The National Milk Producers Federation, the nation’s largest group of dairy farmers, continues to oppose the sale of raw milk and its interstate shipment. Conventional dairy farmers fear that an outbreak of food-borne illness from raw milk could cause a deep reduction in milk consumption.

“The link between raw milk and food-borne illness has been well-documented in the scientific literature, with evidence spanning nearly 100 years,” Jamie Jonker, the vice president for scientific and regulatory affairs for National Milk, said in an email.

“Raw milk is a key vehicle in the transmission of human pathogens, including E. coli O157:H7, campylobacter, listeria monocytogenes, and salmonella,” Jonker said. "The National Milk Producers Federation opposes the direct sale of raw milk to consumers and opposes any legislative effort within a state or nationally that encourages the distribution and consumption of raw dairy products.”

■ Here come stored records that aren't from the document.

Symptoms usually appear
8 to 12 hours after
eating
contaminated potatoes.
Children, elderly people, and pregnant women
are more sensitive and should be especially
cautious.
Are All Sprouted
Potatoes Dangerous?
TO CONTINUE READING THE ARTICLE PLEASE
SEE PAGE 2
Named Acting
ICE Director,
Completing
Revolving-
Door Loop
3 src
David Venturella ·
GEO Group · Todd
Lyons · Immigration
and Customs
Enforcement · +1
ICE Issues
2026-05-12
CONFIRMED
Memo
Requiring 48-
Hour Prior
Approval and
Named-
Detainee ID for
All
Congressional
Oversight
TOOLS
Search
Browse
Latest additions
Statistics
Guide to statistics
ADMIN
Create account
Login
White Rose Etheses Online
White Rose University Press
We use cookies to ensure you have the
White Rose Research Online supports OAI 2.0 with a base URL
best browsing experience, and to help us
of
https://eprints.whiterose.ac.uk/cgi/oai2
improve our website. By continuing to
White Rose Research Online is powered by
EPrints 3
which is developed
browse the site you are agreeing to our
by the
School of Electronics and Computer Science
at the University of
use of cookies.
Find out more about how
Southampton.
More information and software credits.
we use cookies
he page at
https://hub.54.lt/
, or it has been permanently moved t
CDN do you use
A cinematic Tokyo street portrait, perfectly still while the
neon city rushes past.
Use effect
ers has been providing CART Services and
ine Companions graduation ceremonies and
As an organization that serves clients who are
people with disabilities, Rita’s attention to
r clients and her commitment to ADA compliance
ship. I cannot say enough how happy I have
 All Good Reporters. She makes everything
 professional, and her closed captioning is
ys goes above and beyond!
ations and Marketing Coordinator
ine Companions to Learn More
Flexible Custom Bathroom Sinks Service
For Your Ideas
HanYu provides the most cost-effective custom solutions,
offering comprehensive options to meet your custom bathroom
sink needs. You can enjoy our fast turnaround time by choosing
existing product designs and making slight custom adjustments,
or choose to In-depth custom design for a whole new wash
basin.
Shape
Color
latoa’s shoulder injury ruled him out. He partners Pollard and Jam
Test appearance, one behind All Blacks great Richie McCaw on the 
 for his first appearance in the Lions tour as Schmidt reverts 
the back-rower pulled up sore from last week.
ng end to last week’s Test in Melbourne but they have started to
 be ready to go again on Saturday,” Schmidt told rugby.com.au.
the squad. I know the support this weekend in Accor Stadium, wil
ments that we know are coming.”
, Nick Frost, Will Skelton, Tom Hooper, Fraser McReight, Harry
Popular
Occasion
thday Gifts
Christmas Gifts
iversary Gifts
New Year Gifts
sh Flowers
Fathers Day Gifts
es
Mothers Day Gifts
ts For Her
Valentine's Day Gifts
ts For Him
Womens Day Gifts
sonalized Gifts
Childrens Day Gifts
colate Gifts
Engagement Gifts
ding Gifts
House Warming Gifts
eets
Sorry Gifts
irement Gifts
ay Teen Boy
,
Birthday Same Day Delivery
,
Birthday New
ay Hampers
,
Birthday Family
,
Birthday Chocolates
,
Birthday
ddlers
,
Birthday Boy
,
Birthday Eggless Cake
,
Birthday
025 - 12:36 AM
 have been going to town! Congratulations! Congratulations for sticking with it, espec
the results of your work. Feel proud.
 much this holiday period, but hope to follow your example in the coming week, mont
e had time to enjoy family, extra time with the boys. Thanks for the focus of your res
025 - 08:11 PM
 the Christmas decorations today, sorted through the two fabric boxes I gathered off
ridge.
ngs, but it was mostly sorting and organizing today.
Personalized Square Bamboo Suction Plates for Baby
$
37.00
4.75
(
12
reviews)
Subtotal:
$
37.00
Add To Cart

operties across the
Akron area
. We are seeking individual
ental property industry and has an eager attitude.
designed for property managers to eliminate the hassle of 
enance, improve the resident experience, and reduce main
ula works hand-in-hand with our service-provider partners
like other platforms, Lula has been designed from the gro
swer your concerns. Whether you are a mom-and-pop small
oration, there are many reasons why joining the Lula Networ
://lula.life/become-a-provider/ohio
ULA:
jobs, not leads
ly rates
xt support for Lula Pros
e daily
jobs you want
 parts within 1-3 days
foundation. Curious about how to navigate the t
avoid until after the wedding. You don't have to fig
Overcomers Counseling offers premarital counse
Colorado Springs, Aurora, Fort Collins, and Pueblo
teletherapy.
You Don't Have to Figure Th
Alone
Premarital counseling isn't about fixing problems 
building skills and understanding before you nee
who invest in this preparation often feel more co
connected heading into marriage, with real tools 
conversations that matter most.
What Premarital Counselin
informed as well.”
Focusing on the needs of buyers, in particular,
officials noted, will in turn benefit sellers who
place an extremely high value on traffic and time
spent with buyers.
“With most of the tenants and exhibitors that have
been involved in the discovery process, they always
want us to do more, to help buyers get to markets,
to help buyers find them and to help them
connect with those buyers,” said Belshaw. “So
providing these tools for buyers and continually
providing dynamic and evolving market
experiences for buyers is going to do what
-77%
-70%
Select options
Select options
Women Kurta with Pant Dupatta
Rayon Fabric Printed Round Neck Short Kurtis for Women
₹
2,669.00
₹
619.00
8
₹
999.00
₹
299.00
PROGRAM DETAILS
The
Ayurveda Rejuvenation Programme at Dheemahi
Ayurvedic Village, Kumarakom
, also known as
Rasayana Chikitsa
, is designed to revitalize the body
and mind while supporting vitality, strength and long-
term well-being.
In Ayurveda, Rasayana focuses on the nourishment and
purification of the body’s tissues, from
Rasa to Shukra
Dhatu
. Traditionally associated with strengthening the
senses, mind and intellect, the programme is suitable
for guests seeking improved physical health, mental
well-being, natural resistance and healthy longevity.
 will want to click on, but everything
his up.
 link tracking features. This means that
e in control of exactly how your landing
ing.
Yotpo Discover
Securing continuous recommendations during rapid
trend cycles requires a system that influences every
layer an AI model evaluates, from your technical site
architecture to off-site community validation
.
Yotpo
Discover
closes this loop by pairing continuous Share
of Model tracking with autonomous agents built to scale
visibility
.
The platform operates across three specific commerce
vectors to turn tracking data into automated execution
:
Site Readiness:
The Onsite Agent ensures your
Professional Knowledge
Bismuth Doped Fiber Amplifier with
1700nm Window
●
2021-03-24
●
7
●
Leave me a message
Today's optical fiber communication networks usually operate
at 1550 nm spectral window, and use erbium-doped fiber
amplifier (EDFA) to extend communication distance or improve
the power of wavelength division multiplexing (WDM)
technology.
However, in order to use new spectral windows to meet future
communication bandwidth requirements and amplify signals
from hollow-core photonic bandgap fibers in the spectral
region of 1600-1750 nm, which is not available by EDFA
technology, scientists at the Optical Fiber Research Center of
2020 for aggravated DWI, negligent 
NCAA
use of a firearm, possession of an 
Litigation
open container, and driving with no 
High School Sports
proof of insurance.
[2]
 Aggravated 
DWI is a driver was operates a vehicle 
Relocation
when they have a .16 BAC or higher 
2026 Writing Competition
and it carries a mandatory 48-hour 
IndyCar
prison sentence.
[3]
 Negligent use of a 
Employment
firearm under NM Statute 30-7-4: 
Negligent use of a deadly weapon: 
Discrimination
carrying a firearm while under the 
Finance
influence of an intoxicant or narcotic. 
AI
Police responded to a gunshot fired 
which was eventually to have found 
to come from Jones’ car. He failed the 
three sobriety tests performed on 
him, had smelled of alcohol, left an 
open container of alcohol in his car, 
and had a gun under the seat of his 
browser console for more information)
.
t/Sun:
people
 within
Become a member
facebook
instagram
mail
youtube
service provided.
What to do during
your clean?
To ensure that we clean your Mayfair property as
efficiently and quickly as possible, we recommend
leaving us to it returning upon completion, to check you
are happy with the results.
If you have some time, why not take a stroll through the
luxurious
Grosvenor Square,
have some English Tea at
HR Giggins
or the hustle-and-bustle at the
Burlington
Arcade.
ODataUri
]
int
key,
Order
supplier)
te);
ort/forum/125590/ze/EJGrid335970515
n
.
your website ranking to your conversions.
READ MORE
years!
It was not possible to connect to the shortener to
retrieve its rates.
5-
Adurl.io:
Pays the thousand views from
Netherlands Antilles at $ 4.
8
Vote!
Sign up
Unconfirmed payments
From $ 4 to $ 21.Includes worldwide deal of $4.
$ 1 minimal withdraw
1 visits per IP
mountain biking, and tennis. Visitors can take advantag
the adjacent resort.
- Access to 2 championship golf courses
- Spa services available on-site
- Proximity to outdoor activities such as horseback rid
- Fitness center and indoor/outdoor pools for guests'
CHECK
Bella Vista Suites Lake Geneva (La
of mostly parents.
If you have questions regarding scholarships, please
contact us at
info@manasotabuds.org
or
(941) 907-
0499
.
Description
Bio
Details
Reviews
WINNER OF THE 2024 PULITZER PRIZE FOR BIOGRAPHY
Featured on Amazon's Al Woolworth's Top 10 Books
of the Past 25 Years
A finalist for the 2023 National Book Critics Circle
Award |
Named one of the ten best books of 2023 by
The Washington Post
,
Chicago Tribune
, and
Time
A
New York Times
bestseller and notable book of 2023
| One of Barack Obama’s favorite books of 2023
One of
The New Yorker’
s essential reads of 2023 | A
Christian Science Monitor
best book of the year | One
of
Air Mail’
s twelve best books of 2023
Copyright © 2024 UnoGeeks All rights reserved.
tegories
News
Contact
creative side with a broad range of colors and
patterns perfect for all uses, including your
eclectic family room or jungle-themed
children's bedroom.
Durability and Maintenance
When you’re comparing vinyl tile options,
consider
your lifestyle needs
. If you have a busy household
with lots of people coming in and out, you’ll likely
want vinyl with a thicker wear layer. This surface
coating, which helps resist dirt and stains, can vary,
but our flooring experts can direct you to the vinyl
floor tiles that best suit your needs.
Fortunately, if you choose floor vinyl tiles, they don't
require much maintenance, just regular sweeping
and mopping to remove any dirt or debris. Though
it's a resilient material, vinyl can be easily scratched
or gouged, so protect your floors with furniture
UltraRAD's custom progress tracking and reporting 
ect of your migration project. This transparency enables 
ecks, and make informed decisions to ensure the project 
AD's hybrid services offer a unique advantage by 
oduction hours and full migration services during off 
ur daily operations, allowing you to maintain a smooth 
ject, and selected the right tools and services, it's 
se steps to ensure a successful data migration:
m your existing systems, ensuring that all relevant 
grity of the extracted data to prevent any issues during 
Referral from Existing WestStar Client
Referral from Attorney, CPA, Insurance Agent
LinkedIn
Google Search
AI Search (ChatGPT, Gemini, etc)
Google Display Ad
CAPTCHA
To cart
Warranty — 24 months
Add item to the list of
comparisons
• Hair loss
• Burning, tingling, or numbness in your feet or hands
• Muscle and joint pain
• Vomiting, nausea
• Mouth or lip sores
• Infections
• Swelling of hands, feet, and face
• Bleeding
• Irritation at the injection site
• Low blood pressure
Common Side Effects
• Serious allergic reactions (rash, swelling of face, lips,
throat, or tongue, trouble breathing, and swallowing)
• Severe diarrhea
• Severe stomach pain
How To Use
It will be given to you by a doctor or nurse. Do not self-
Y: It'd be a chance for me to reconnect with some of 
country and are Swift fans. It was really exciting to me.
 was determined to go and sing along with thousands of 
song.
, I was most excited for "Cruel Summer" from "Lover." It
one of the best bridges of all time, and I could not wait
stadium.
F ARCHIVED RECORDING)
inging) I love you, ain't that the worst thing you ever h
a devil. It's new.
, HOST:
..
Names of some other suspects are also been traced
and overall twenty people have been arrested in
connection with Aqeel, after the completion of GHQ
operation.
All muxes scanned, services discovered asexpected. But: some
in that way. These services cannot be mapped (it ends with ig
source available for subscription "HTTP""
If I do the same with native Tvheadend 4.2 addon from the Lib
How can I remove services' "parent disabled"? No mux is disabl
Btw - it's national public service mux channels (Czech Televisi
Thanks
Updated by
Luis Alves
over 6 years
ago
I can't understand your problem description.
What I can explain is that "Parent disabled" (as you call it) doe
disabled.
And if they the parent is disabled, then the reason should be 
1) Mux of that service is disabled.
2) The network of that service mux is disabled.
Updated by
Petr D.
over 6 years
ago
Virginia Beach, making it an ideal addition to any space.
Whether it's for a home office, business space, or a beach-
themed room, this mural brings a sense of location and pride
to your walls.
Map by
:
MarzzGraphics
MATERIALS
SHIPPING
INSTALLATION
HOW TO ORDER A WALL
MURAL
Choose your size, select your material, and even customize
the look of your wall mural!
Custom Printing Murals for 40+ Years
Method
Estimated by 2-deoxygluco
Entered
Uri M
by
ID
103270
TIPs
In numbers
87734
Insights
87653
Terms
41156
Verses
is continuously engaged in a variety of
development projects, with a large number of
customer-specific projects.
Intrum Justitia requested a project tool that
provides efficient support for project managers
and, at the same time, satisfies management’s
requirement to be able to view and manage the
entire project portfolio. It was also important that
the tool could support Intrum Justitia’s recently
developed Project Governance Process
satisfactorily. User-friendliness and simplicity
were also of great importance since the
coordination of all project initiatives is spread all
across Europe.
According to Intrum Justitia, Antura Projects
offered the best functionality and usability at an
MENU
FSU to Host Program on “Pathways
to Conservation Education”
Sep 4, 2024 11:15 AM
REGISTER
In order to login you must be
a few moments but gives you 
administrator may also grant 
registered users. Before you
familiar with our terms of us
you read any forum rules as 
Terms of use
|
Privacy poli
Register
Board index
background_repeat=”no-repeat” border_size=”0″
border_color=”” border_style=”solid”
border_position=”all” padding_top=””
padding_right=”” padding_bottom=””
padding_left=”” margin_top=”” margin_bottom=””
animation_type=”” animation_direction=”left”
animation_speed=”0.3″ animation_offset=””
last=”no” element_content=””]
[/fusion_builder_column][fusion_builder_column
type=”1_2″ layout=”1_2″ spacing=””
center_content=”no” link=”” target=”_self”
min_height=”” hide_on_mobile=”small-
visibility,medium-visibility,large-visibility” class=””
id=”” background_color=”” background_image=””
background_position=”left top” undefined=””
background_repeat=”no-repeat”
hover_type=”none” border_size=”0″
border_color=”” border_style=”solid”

Most analyses of agriculture issues in the Republican caucuses ignore food stamps even though that program — now officially known as the supplemental nutrition assistance program or SNAP — is by far the largest single item in the Agriculture Department budget.

But Gingrich has attempted to use the food stamp issue to gain conservative support. At a November campaign event in Cedar Rapids, Gingrich blamed Obama for an increase in food-stamp recipients, and also contended that the shift from coupons to electronic benefit transfer cards had amounted to giving credit cards to beneficiaries.

“Remember, this is the best food-stamp president in history,” Gingrich said, according to a report on “So more Americans today get food stamps than before. And we now give it away as cash — you don’t get food stamps. You get a credit card, and the credit card can be used for anything. We have people who take their food stamp money and use it to go to Hawaii. They give food stamps now to millionaires because, after all, don't you want to be compassionate? You know, the Obama model: isn’t there somebody you’d like to give money to this week?”

In reality, the EBT cards cannot be used for anything but the purchase of food, and analysts of government programs have credited the cards with reducing food stamp fraud and abuse to its lowest point in the existence of the program.

USDA acknowledged that there was one case of a lottery winner in Michigan getting the benefits, but said that person has since been removed from the rolls.

Gingrich’s statement led, a St. Petersburg Times website that analyzes candidate statements for veracity, to give the candidate its “pants on fire” ranking for inaccuracy.